Opinion & Analysis

Refugee crisis of imperialism

The real tragedy is the refusal of Western leaders to acknowledge the cause of the refugee crisis: Western imperialism’s genocidal and never ending wars on the people of the Middle East, Central Asia, and Africa.  There are now more refugees than at any time since World War 2 and the number of refugees has increased markedly since the start of the Global War on Terror. Wherever the US and its imperialist allies have intervened, whether through direct military action or indirect proxy wars, economic sabotage, and coups, in the name of “democracy”, the “war on terror”, or the “responsibility to protect”, death and despair have been forced upon millions of innocent people who have been left no other choice than to abandon their native lands to embark on a dangerous future of desperate struggle. In Afghanistan, Iraq, Libya, Syria, Yemen, Pakistan, Somalia, Mali, Korea, Vietnam, East Timor, Sudan, Ukraine, and elsewhere the livelihoods of millions have been destroyed by the forces of US and Western imperialism.

In the 1980s, Afghanistan had a “genuinely popular government”, according to Professor John Ryan, that was implementing widespread reforms. Labour unions were legalised, a minimum wage was established, hundreds of thousands of Afghans were enrolled in educational facilities, and women were freed from age-old tribal bondage and able to earn an independent income. US and Western imperialism, fearful of that kind of equitable distribution of wealth, supported the feudal landlords and fundamentalist mullahs to sow chaos across the country, bringing rise to elements that later formed al-Qaeda and the Taliban. The Afghan people were once more dealt a severe punishment by the forces of Western imperialism following 9/11, despite a lack of conclusive evidence linking either the Taliban or al-Qaeda to the attacks.  Years of US intervention in Afghanistan have left the people of Afghanistan impoverished, traumatised, and desperate. The conflicts in Libya and Syria are eerily similar to the Western destabilisation of Afghanistan. In 2011, when the Arab Spring protests swept across the Middle East and North Africa, Western imperialism hijacked legitimate grievances of the masses as a pretext for intervention in the name of the “responsibility to protect” and “democracy promotion”.

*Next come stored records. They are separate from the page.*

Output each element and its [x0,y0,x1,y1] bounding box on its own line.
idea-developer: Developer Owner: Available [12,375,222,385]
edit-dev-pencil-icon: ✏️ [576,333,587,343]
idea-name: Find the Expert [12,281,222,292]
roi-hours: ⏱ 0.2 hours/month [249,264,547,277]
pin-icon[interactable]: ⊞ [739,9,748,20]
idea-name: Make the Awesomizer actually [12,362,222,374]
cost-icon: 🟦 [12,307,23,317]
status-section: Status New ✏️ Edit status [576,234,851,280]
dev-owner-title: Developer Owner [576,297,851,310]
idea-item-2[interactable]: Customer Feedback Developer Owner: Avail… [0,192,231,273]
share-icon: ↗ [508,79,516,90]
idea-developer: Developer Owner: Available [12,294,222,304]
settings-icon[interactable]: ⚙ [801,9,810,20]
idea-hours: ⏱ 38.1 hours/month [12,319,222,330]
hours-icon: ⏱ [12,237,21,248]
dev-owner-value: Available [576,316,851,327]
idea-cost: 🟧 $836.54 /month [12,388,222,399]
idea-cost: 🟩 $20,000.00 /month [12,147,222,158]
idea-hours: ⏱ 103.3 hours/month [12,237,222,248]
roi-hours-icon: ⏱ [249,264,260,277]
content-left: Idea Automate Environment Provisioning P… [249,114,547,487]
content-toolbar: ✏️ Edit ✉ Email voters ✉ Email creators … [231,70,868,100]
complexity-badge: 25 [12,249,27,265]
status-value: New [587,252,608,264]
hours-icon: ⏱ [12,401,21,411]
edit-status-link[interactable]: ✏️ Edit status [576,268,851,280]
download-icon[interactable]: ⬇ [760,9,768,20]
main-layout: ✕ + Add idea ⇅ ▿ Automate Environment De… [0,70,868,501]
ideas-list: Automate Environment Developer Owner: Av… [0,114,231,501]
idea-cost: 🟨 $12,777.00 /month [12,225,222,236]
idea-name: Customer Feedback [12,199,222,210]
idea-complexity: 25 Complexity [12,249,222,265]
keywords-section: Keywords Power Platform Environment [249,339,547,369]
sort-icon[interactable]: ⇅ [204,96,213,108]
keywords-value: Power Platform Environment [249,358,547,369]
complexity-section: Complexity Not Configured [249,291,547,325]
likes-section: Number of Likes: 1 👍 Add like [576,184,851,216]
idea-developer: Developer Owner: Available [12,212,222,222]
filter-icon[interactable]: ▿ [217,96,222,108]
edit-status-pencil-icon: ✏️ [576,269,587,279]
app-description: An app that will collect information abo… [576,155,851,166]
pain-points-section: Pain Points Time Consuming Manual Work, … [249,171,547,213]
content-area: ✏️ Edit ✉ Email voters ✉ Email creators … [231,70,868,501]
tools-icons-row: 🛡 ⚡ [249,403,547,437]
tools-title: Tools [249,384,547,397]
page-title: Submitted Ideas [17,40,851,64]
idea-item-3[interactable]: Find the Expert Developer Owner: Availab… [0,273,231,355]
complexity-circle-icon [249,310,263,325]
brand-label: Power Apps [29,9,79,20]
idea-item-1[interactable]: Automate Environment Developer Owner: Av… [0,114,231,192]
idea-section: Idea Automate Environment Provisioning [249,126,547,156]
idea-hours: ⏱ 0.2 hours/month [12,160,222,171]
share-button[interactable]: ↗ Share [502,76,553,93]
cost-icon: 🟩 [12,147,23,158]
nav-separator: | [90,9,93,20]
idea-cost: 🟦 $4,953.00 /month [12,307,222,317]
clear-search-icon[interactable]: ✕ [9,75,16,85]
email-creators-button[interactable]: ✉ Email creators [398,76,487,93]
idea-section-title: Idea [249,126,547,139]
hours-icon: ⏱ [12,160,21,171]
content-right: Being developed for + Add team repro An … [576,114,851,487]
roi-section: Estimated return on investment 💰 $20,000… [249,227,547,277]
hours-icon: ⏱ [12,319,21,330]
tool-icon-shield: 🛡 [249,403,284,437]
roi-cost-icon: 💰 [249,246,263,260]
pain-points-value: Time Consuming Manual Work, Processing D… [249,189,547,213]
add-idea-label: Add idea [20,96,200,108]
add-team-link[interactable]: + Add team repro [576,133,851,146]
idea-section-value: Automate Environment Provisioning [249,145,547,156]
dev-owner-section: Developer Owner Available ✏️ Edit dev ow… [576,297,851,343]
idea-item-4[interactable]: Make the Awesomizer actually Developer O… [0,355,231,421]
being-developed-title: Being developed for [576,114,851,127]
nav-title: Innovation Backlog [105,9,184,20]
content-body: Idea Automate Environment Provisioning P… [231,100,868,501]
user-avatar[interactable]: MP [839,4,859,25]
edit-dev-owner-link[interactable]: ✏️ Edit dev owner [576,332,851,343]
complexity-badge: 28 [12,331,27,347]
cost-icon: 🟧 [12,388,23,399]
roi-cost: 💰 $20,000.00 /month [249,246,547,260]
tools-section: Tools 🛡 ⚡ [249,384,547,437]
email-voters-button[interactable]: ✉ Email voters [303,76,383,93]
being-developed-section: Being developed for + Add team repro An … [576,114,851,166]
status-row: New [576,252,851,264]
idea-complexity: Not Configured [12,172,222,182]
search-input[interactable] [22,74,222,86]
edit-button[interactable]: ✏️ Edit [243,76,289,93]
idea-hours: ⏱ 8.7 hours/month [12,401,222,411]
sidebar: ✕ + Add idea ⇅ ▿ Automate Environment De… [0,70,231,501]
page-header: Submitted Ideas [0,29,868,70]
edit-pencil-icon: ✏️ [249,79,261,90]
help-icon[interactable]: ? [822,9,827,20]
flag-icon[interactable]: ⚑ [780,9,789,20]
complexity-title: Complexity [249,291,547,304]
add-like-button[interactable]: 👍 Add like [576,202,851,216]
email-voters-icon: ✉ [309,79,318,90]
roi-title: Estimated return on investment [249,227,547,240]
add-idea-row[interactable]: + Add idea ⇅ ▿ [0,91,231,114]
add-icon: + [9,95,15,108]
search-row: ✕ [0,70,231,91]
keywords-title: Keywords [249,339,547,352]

Prior to the 2011 US/NATO intervention, Libya was among the wealthiest and most stable countries in Africa, with the continent’s highest standard of living.  Education and healthcare services were free for all citizens, and the country was pushing to establish an African currency linked to gold to help end the endless cycle of debt and impoverishment of the African masses by Western imperialism. Under the cloak of the United Nations, Western imperialism, using the pretext of protecting the people of Libya from Gaddafi’s alleged murderous rule, launched airstrikes on Libya. NATO airstrikes killed hundreds of civilians and forced Libya back into the Stone Age; Thousands have been killed as rival tribal and extremist factions, some now allied with ISIS, battling for control of the country. The war in Syria has frequently been referred to as “Libya 2.0”. US imperialism with the support of Israel, Turkey, and the Persian Gulf States, trained and financed rebels to overthrow the secular and popularly supported government of Bashar al-Assad. These Free Syrian Army fighters have morphed into the ranks of ISIS en masse, itself a product of the illegal US occupation of Iraq that killed one million Iraqis. Hundreds of thousands have died in the West’s proxy war against the Syrian government.

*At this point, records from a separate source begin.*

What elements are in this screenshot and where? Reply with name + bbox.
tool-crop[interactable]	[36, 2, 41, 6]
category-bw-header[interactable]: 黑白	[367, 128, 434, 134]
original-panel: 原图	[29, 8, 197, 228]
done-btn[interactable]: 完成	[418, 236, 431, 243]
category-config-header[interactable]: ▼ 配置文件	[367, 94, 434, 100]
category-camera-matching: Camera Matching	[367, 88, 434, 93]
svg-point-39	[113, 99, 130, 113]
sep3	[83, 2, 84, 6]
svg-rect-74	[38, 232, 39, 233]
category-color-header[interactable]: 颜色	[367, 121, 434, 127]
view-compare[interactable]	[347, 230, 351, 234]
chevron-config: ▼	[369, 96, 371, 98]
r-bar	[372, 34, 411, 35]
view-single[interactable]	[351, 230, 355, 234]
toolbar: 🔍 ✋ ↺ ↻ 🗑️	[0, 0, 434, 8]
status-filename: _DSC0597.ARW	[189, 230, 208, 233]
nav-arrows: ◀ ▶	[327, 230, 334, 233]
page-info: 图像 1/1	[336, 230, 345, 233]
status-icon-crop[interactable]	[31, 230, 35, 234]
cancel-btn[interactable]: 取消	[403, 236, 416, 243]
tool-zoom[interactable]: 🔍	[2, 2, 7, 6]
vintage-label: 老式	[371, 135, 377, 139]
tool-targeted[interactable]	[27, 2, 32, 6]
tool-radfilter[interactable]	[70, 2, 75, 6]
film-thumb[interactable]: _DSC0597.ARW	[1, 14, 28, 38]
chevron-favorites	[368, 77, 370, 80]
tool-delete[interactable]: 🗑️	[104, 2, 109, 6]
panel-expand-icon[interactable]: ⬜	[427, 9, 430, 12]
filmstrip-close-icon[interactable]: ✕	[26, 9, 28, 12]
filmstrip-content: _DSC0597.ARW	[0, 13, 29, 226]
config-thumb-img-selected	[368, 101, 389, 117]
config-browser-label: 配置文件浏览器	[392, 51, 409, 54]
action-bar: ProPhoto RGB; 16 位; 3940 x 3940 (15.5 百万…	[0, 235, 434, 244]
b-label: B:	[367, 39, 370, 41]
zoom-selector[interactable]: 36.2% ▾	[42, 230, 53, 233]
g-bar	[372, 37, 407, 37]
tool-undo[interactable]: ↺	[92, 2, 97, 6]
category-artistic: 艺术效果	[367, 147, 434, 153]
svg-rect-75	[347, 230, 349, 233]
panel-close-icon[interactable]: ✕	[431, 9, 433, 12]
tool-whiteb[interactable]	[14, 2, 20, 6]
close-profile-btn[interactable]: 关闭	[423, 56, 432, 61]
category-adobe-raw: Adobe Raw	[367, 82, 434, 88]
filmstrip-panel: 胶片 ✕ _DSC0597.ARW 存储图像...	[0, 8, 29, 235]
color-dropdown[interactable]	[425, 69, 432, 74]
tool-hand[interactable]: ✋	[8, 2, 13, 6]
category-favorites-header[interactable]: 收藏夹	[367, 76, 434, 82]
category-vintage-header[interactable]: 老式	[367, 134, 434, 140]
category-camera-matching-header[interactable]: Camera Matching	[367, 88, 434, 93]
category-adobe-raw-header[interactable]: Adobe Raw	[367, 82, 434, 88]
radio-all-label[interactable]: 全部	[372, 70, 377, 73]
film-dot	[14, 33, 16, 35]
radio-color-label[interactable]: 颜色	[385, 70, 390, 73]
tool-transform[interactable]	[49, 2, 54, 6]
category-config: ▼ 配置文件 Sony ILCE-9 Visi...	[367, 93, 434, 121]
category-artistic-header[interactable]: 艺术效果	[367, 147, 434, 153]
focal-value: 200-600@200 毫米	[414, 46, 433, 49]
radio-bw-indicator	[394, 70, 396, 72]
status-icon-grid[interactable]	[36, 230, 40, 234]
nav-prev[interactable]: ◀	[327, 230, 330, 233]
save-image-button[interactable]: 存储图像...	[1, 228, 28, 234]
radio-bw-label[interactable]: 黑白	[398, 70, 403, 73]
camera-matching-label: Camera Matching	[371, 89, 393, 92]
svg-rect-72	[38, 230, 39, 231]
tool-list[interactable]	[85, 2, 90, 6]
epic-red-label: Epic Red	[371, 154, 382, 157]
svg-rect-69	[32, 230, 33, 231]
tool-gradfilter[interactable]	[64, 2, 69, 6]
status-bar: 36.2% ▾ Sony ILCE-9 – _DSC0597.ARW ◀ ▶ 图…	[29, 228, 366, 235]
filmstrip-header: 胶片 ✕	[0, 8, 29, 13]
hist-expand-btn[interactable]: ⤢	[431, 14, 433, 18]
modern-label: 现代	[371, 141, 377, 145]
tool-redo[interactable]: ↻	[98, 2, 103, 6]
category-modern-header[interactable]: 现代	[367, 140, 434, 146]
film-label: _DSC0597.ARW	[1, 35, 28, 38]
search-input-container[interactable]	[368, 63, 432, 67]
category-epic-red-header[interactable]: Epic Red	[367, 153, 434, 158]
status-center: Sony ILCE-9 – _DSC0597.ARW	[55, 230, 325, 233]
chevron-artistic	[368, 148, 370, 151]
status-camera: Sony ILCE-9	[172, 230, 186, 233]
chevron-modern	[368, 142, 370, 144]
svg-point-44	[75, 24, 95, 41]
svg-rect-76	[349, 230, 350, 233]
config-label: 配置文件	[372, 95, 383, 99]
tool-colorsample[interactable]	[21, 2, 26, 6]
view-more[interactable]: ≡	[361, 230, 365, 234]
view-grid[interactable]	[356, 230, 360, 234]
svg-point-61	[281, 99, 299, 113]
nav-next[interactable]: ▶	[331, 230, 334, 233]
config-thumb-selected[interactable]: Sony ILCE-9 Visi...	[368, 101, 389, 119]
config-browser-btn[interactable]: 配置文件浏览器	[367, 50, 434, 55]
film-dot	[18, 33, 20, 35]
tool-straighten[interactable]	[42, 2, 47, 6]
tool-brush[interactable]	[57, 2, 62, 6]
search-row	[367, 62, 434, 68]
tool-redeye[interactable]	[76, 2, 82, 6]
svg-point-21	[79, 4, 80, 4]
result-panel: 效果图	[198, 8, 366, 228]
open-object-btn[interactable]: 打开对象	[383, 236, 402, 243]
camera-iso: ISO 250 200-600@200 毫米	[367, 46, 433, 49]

From Libya to Afghanistan, the Democratic Republic of the Congo, Pakistan and Somalia, US and Western imperialist interventions, coups, and sanctions have displaced and killed millions of people. Physicians for Social Responsibility estimate that in Afghanistan, Iraq, and Pakistan alone Western imperialist intervention has caused the death of 1.3 million people. It is no wonder then that hundreds of thousands seek asylum elsewhere; however, after travelling huge distances overland and on water, refugees find themselves abused, discriminated against, held in detention, or rejected from Europe, Canada, the US, and Australia.  Professor Warner  mentions that more than 2,500 have died this year trying to cross the Mediterranean Sea into Europe, while the International Organisation for Migration estimates that  30,000 could die by the end of 2015.

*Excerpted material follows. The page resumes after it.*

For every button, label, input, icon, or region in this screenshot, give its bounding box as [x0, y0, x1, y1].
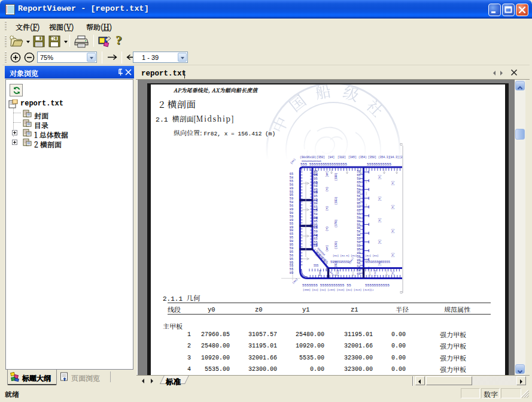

Refugees attempting to enter Europe, even if they are granted asylum in a mainland European country such as Germany, have been met with police violence in Greece, Italy, and other countries on the Mediterranean that are the first landing points for boats sailing from North Africa and Turkey. Greek police have beaten refugees protesting the failure of local governments to process their applications. Conditions are so poor for refugees that while waiting for processing newborn babies have died in Greece.

Italian police forcibly removed African refugees camping out at the French border after France refused to grant them asylum. The thousands of refugees that seek asylum in Australia are detained in Australia’s detention facilities in Papua New Guinea and the small island nation of Nauru, dubbed by political critics as the Guantanamo Bay of the Pacific. Refugees can be detained for several years in these facilities, where social workers have observed “ profound damage” to those detained through prolonged deprivation of freedom, abuse of power, confinement in an extremely harsh environment, uncertainty of future, disempowerment, loss of privacy and autonomy and inadequate health and protection services.